• Note: I created a GitHub repository with selected papers, which can be accessed here.

Deep Neural Networks, SVMs, HMMs constitute the powerhouse of most applications in text-to-speech, speech perception, machine translation, image description generation, and semantic interpretation. They also offer insights about human perception and cognition, namely how humans process, store, retrieve information from speech signals, texts, vision, etc. I explore these architectures to understand how humans map speech into abstract linguistic categories.

Specifically, in Themistocleous (2017), I provide a classification model of two Modern Greek dialects, namely Athenian Greek and Cypriot Greek, using information from formant dynamics of F1, F2, F3, F4 and vowel duration.

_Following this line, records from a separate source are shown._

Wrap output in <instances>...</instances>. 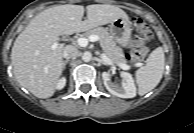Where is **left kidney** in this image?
Listing matches in <instances>:
<instances>
[{
  "label": "left kidney",
  "mask_w": 194,
  "mask_h": 133,
  "mask_svg": "<svg viewBox=\"0 0 194 133\" xmlns=\"http://www.w3.org/2000/svg\"><path fill=\"white\" fill-rule=\"evenodd\" d=\"M123 79L121 84H116L111 81V74L108 72L102 73V78L106 89L113 95L120 98H133L136 96V87L130 73L121 72Z\"/></svg>",
  "instance_id": "1"
}]
</instances>
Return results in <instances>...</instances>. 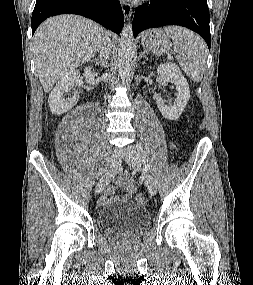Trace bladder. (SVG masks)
Instances as JSON below:
<instances>
[{
  "label": "bladder",
  "instance_id": "obj_1",
  "mask_svg": "<svg viewBox=\"0 0 253 285\" xmlns=\"http://www.w3.org/2000/svg\"><path fill=\"white\" fill-rule=\"evenodd\" d=\"M98 219L105 233L119 236L138 234L150 223L148 210L134 203L103 208Z\"/></svg>",
  "mask_w": 253,
  "mask_h": 285
}]
</instances>
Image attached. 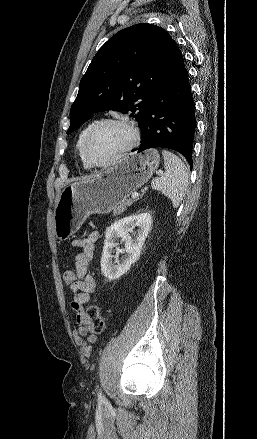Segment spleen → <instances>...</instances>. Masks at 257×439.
I'll use <instances>...</instances> for the list:
<instances>
[{
    "label": "spleen",
    "mask_w": 257,
    "mask_h": 439,
    "mask_svg": "<svg viewBox=\"0 0 257 439\" xmlns=\"http://www.w3.org/2000/svg\"><path fill=\"white\" fill-rule=\"evenodd\" d=\"M165 173L151 182V187L166 195L177 208L188 186V171L179 157L168 150H163Z\"/></svg>",
    "instance_id": "obj_1"
}]
</instances>
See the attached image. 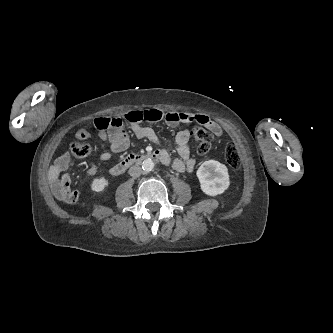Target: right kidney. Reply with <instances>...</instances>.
Wrapping results in <instances>:
<instances>
[{
	"mask_svg": "<svg viewBox=\"0 0 333 333\" xmlns=\"http://www.w3.org/2000/svg\"><path fill=\"white\" fill-rule=\"evenodd\" d=\"M108 185V181L102 177V178H96L93 180L91 184V189L94 192L101 193L104 191L105 187Z\"/></svg>",
	"mask_w": 333,
	"mask_h": 333,
	"instance_id": "1",
	"label": "right kidney"
}]
</instances>
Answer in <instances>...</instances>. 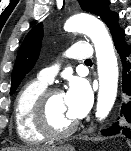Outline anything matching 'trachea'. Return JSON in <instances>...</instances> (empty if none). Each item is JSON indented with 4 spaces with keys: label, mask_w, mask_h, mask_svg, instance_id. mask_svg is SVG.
Instances as JSON below:
<instances>
[{
    "label": "trachea",
    "mask_w": 131,
    "mask_h": 151,
    "mask_svg": "<svg viewBox=\"0 0 131 151\" xmlns=\"http://www.w3.org/2000/svg\"><path fill=\"white\" fill-rule=\"evenodd\" d=\"M85 63H92V61H91L90 59H87V60L85 61Z\"/></svg>",
    "instance_id": "obj_1"
}]
</instances>
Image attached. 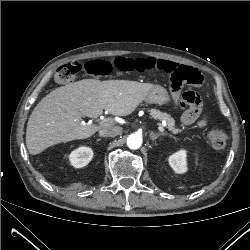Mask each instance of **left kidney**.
Listing matches in <instances>:
<instances>
[{
  "label": "left kidney",
  "instance_id": "left-kidney-1",
  "mask_svg": "<svg viewBox=\"0 0 250 250\" xmlns=\"http://www.w3.org/2000/svg\"><path fill=\"white\" fill-rule=\"evenodd\" d=\"M169 164L172 169L179 174L185 173L187 171V163H186V151L180 150L174 154H172L169 159Z\"/></svg>",
  "mask_w": 250,
  "mask_h": 250
}]
</instances>
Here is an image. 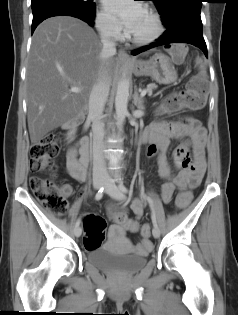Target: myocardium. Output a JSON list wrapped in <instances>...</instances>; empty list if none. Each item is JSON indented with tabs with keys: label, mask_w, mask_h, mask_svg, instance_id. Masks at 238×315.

The measurements were employed in classification experiments, using three classifiers: Linear Discriminant Analysis, Flexible Discriminant Analysis, and C5.0. The latter outperformed the other classification models, resulting in a higher classification accuracy of the dialect. C5.0 classification shows that duration and the zeroth coefficient of F2, F3 and F4 contribute more to the classification of the dialect than the other measurements; it also shows that formant dynamics are important for the classification of dialect.

The ability to accurately perceive whether a speaker is asking a question or is making a statement is crucial for any successful interaction. However, learning and classifying tonal patterns has been a challenging task for automatic speech recognition and for models of tonal representation, as tonal contours are characterized by significant variation. In Bernardi and Themistocleous (2017) we provide a classification model of Cypriot Greek questions and statements. We evaluate two state-of-the-art network architectures: a Long Short-Term Memory (LSTM) network and a convolutional network (ConvNet). The ConvNet outperforms the LSTM in the classification task and exhibited an excellent performance with 95% classification accuracy.